- **HOW TO COMPLETE THIS TASK**: Transcribe each entry in full, and leave the images out.

- **PROVIDED INFORMATION**:
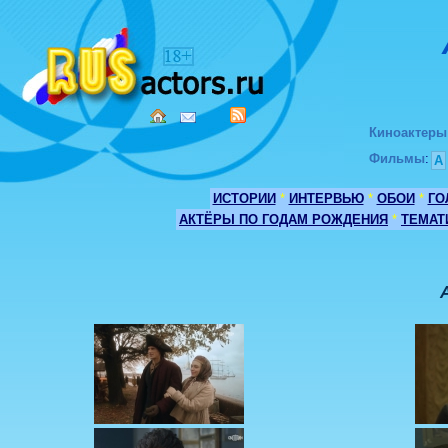
Киноактеры
Фильмы
:
А
ИСТОРИИ
*
ИНТЕРВЬЮ
*
ОБОИ
*
ГО
АКТЁРЫ ПО ГОДАМ РОЖДЕНИЯ
*
ТЕМАТ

- **RESPONSE**:
Киноактеры
Фильмы
:
А
ИСТОРИИ
*
ИНТЕРВЬЮ
*
ОБОИ
*
ГО
АКТЁРЫ ПО ГОДАМ РОЖДЕНИЯ
*
ТЕМАТ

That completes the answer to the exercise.